If the first experiment was wrong, the second experiment will end up wrong too.
...and now you have two problems X-)
Science should not go even slower than it already does
It's not a matter of speed, it's a matter of velocity. Going fast in the wrong direction is (much) worse than useless.
you are unlikely to hit statistically significance where there is no real result
You are quite likely. You start with a 5% chance under ideal circumstances and that chance only climbs from there. P-hacking is very widespread.
Instead, you irrationally do more screenings
8-0 You think getting additional screenings after testing positive for cancer is "irrational"??
The process of screening itself involves risks, not to mention the misplaced stress and possibility of unnecessary surgery.
Jason Mitchell is [edit: has been] the John L. Loeb Associate Professor of the Social Sciences at Harvard.
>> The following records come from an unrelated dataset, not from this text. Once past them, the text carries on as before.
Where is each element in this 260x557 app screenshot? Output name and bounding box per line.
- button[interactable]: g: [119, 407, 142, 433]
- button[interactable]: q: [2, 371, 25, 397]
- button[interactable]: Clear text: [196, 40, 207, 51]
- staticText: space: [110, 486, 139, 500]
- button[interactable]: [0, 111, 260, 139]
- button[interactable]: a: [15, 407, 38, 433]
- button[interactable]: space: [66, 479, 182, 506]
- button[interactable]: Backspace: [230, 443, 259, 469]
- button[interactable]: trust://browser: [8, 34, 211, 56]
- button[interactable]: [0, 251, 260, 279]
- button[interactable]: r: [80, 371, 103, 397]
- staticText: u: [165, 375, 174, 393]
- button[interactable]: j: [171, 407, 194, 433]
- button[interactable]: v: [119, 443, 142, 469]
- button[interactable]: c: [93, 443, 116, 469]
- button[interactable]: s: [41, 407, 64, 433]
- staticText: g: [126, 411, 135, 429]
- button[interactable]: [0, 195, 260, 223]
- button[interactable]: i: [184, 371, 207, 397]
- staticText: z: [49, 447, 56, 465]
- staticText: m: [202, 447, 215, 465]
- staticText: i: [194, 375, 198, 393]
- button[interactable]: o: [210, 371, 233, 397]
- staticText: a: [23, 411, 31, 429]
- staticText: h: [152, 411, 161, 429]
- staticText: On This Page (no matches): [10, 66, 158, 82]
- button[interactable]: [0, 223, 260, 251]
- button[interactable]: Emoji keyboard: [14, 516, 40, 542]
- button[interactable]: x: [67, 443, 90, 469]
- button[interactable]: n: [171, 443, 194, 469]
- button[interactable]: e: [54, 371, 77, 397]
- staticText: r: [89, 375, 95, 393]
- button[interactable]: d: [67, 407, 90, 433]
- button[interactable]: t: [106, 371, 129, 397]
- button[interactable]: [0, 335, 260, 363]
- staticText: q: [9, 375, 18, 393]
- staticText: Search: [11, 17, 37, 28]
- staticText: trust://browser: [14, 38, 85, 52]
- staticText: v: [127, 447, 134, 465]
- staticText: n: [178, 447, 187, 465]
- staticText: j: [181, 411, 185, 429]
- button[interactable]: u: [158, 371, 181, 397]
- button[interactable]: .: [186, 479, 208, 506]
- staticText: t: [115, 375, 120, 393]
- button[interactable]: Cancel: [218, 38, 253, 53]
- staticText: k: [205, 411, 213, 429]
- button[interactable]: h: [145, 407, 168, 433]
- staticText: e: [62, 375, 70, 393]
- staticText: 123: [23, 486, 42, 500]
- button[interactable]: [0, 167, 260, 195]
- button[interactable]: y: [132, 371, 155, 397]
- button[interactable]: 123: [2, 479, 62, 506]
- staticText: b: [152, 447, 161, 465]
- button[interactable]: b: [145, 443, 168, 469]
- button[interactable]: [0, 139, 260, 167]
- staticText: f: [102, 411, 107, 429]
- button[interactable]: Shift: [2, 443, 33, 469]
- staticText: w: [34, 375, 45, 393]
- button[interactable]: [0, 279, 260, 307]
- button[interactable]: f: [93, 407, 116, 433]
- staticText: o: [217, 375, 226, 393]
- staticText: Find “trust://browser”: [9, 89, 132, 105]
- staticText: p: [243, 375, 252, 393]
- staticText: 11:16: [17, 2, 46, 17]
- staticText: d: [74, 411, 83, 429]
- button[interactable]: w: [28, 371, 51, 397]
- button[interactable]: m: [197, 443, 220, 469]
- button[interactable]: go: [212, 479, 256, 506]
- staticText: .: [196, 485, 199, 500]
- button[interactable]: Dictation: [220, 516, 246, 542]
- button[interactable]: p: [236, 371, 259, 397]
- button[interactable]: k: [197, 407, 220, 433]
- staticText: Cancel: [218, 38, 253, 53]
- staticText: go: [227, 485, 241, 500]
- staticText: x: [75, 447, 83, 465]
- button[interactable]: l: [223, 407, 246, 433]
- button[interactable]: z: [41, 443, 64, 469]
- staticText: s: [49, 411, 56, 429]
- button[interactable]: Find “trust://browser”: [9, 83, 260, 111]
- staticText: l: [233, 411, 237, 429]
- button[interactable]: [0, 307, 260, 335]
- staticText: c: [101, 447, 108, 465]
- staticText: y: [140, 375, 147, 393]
He has won the National Academy of Science's Troland Award as well as the Association for Psychological Science's Janet Taylor Spence Award for Transformative Early Career Contribution.
Here, he argues against the principle of replicability of experiments in science. Apparently, it's disrespectful, and presumptively wrong.
This is why we can't have social science. Not because the subject is not amenable to the scientific method -- it obviously is. People are conducting controlled experiments and other people are attempting to replicate the results. So far, so good. Rather, the problem is that at least one celebrated authority in the field hates that, and would prefer much, much more deference to authority.